Maybe "I was just thinking about you" and "Do you want to talk for a little" were taking things a little too far. It sounds a little like pursuit, which you should probably lay off of for a while.
I suppose it may be, but I am only doing what I think she would like me to do. Saying things like that was a suggestion I have read on similar sites like this one...... HAHA! Can you imagine that.... a man trying to figure out what his wife would want. I know I'm not suppose to try to mind read her, but I'm just doing my best. It's a tiring job and I am losing drive for it. Fighting for someone who wants nothing to do with me and thinks I was such a terrible husband is an odd thing to do you know what I mean. I will tell you that I wasn't the one who initiated the text and I haven't heard a peep out of her today, but that's OK. I liked it better when I was ignoring her all together it was so much easier than trying to figure out how to do the next right thing. When I was ignoring her and she actually wasn't texting me I had nothing to figure out.
I am regretting talking to her now. I'm not really sure what it accomplished. I just gave her the opportunity that she wouldn't give me, which was she got to say things she felt she needed to say. We barely talked about things. I realize it was really late for her and she was falling asleep, but you would think if her intentions were anything different than divorce then she would have tried to follow up the next day with more talk on the subject. I still have divorce papers sitting on my kitchen counter. I intend to have a close look at them when I get home and then I will sign them. This is just drama in my life, which is something that I am not used to having at all and it's a pain in the butt to say the least. I question why am I doing this a lot and my only answer is because I think it is the right thing to do because she was my wife and I took a vows to her and I don't want to be the one who breaks it. I actually haven't been the one to do so and she has already done it, so there is that.

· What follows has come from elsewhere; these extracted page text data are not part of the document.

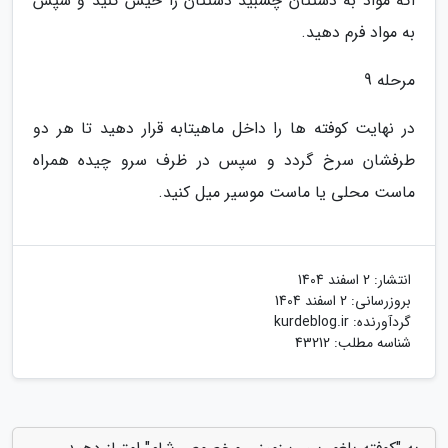
اگه مواد به دستتان چسبید دستتان را خیس کنید و سپس
به مواد فرم دهید.
مرحله 9
در نهایت کوفته ها را داخل ماهیتابه قرار دهید تا هر دو
طرفشان سرخ گردد و سپس در ظرف سرو چیده همراه
ماست محلی یا ماست موسیر میل کنید.
انتشار:
2 اسفند 1404
بروزرسانی:
2 اسفند 1404
گردآورنده:
kurdeblog.ir
شناسه مطلب: 43212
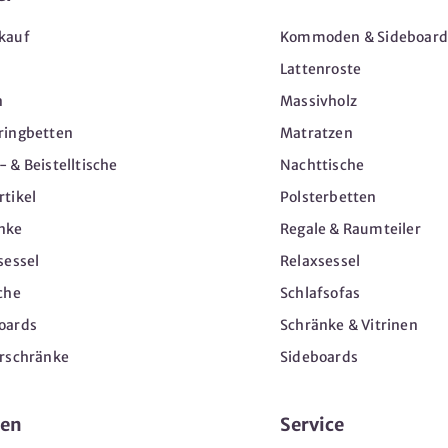
kauf
Kommoden & Sideboard
Lattenroste
n
Massivholz
ringbetten
Matratzen
 & Beistelltische
Nachttische
tikel
Polsterbetten
nke
Regale & Raumteiler
sessel
Relaxsessel
che
Schlafsofas
oards
Schränke & Vitrinen
erschränke
Sideboards
en
Service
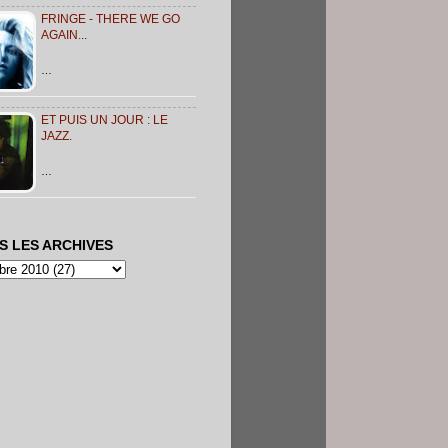
FRINGE - THERE WE GO
AGAIN...
…
ET PUIS UN JOUR : LE
JAZZ.
…
S LES ARCHIVES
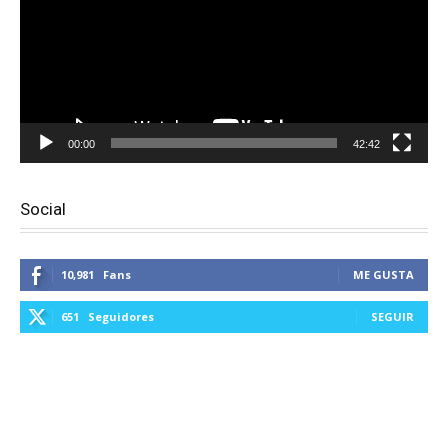
00:00
42:42
Social
10,981
Fans
ME GUSTA
651
Seguidores
SEGUIR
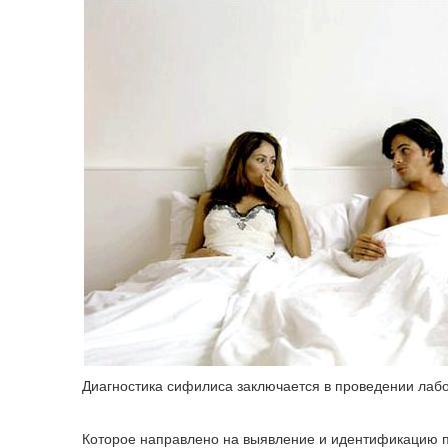
Диагностика сифилиса заключается в проведении лаб
Которое направлено на выявление и идентификацию п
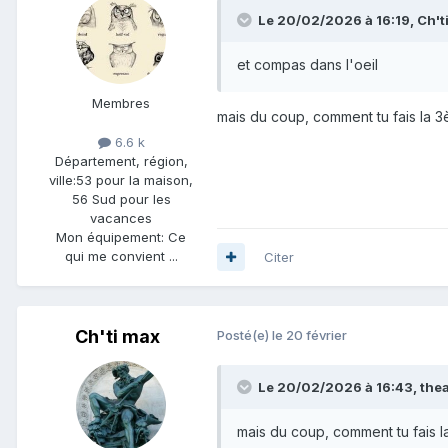
Le 20/02/2026 à 16:19,
Ch't
et compas dans l'oeil
Membres
mais du coup, comment tu fais la 3
6.6 k
Département, région,
ville:
53 pour la maison,
56 Sud pour les
vacances
Mon équipement:
Ce
qui me convient ...
Citer
Ch'ti max
Posté(e)
le 20 février
Le 20/02/2026 à 16:43,
the
mais du coup, comment tu fais l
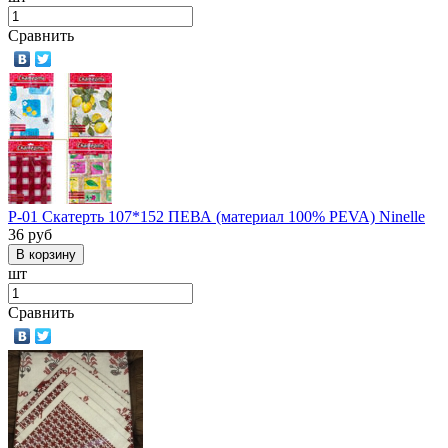
Сравнить
P-01 Скатерть 107*152 ПЕВА (материал 100% PEVA) Ninelle
36
руб
шт
Сравнить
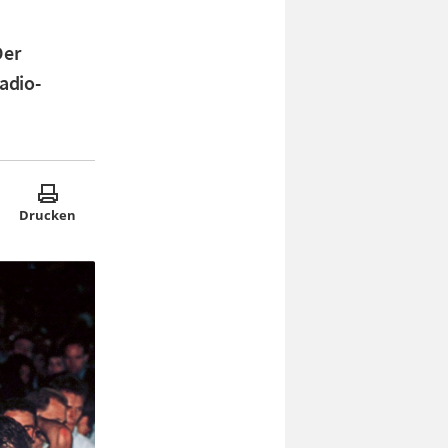
Der
adio-
Drucken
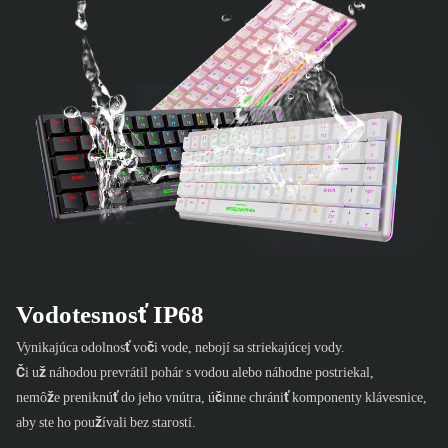
Vodotesnosť IP68
Vynikajúca odolnosť voči vode, nebojí sa striekajúcej vody.
Či už náhodou prevrátil pohár s vodou alebo náhodne postriekal,
nemôže preniknúť do jeho vnútra, účinne chrániť komponenty klávesnice,
aby ste ho používali bez starostí.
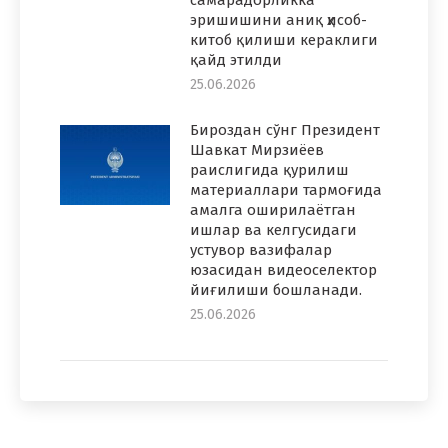
самарадорликка
эришишини аниқ ҳисоб-
китоб қилиши кераклиги
қайд этилди
25.06.2026
Бироздан сўнг Президент
Шавкат Мирзиёев
раислигида қурилиш
материаллари тармоғида
амалга оширилаётган
ишлар ва келгусидаги
устувор вазифалар
юзасидан видеоселектор
йиғилиши бошланади.
25.06.2026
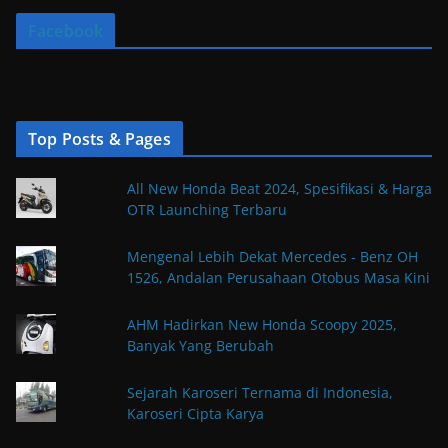
Facebook
Top Posts & Pages
All New Honda Beat 2024, Spesifikasi & Harga
OTR Launching Terbaru
Mengenal Lebih Dekat Mercedes - Benz OH
1526, Andalan Perusahaan Otobus Masa Kini
AHM Hadirkan New Honda Scoopy 2025,
Banyak Yang Berubah
Sejarah Karoseri Ternama di Indonesia,
Karoseri Cipta Karya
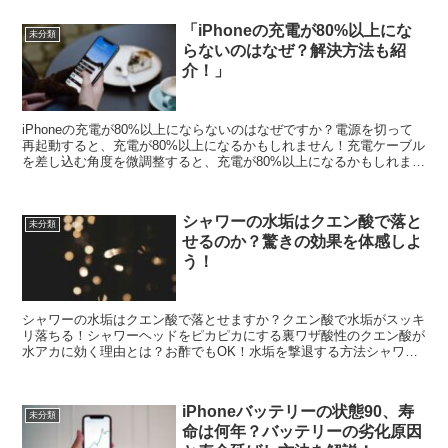
「iPhoneの充電が80%以上にな
未分類
らないのはなぜ？解決方法も紹
介！」
iPhoneの充電が80%以上にならないのはなぜですか？電源を切って
再起動すると、充電が80%以上になるかもしれません！充電ケーブル
を差し込む角度を微調整すると、充電が80%以上になるかもしれませ
ん！充電器を変えてみると、充電が80%以上に...
シャワーの水垢はクエン酸で落と
未分類
せるのか？驚きの効果を体感しよ
う！
シャワーの水垢はクエン酸で落とせますか？クエン酸で水垢がスッキ
リ落ちる！シャワーヘッドをピカピカにする裏ワザ酸性のクエン酸が
水アカに効く理由とは？お酢でもOK！水垢を撃退する方法シャワー
ヘッドのお掃除にクエン酸を使ってみよう！水垢の厄介者を...
iPhoneバッテリーの状態90、寿
未分類
命は何年？バッテリーの劣化原因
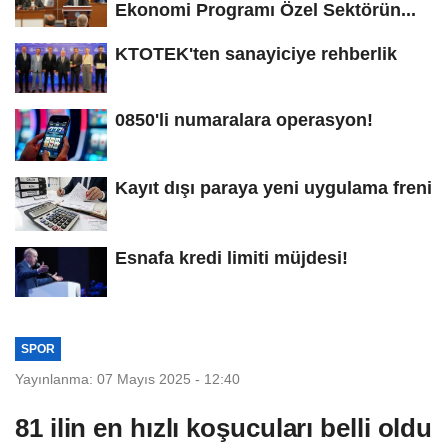
Ekonomi Programı Özel Sektörün...
KTOTEK'ten sanayiciye rehberlik
0850'li numaralara operasyon!
Kayıt dışı paraya yeni uygulama freni
Esnafa kredi limiti müjdesi!
SPOR
Yayınlanma: 07 Mayıs 2025 - 12:40
81 ilin en hızlı koşucuları belli oldu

She text me that two stubborn people started a fire....who can put out the blaze. When I think about it. The fire to me is a divorce put into action and I had nothing to do with that. She started the fire and I am not so sure it can be put out...... or that I want it out. I'm not so sure I need someone with so many problems in my life and that there is a better fit for me out there. From my point of view I think the ball is in her court and she is going to have to show me something. She is going to have to give me a reason to continue fighting for this marriage. I'm just thinking rationally about this and it seems I may be getting an opportunity to do better for myself.